:: Data listing
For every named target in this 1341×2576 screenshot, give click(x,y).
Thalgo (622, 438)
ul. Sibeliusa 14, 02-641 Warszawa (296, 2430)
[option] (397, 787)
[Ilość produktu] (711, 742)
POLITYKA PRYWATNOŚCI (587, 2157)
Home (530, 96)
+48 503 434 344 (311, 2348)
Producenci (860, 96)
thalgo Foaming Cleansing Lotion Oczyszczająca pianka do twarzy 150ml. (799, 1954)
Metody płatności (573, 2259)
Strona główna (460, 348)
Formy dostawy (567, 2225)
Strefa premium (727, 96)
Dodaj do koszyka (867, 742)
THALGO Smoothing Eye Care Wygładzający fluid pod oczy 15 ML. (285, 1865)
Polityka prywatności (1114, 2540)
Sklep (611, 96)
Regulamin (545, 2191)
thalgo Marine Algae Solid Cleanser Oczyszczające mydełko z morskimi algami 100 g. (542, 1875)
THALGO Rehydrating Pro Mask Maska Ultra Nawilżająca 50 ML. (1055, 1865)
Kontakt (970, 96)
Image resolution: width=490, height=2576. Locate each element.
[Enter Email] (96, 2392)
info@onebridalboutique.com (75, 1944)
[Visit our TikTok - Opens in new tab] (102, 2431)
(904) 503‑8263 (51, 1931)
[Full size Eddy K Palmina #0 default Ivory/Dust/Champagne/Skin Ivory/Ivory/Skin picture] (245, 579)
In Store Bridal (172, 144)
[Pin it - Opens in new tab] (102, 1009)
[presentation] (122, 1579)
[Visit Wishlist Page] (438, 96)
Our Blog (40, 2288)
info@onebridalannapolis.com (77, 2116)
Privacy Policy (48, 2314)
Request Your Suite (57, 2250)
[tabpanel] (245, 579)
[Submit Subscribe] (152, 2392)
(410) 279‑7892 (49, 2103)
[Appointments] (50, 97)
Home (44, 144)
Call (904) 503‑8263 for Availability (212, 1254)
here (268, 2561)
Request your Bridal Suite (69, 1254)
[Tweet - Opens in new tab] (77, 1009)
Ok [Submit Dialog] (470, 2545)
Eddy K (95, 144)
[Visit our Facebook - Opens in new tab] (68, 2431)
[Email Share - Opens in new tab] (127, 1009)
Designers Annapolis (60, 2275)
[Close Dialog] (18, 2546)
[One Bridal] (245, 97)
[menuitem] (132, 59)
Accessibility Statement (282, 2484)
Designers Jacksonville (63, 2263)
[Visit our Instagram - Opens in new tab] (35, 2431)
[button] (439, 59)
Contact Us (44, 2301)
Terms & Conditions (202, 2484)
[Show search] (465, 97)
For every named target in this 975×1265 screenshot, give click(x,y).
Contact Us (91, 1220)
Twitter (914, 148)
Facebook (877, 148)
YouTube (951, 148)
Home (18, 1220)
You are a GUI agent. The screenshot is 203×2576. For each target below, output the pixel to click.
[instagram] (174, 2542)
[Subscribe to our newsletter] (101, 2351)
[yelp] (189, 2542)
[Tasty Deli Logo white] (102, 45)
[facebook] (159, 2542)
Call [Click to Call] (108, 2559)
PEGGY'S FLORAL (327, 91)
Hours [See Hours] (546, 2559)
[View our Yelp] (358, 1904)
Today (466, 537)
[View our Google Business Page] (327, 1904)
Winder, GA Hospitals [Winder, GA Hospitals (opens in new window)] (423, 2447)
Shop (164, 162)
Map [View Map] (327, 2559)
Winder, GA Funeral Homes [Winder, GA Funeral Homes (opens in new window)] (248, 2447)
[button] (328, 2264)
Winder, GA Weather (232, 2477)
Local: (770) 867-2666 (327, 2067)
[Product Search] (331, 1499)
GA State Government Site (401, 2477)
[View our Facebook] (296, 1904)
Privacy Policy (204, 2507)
::::
- Your objective: Start with the line above that contains "Twitter (914, 148)" and end with the line that contains "[View our Facebook] (296, 1904)". Write out those lines exactly, and only those.

- Response to the task:
Twitter (914, 148)
Facebook (877, 148)
YouTube (951, 148)
Home (18, 1220)
You are a GUI agent. The screenshot is 203×2576. For each target below, output the pixel to click.
[instagram] (174, 2542)
[Subscribe to our newsletter] (101, 2351)
[yelp] (189, 2542)
[Tasty Deli Logo white] (102, 45)
[facebook] (159, 2542)
Call [Click to Call] (108, 2559)
PEGGY'S FLORAL (327, 91)
Hours [See Hours] (546, 2559)
[View our Yelp] (358, 1904)
Today (466, 537)
[View our Google Business Page] (327, 1904)
Winder, GA Hospitals [Winder, GA Hospitals (opens in new window)] (423, 2447)
Shop (164, 162)
Map [View Map] (327, 2559)
Winder, GA Funeral Homes [Winder, GA Funeral Homes (opens in new window)] (248, 2447)
[button] (328, 2264)
Winder, GA Weather (232, 2477)
Local: (770) 867-2666 (327, 2067)
[Product Search] (331, 1499)
GA State Government Site (401, 2477)
[View our Facebook] (296, 1904)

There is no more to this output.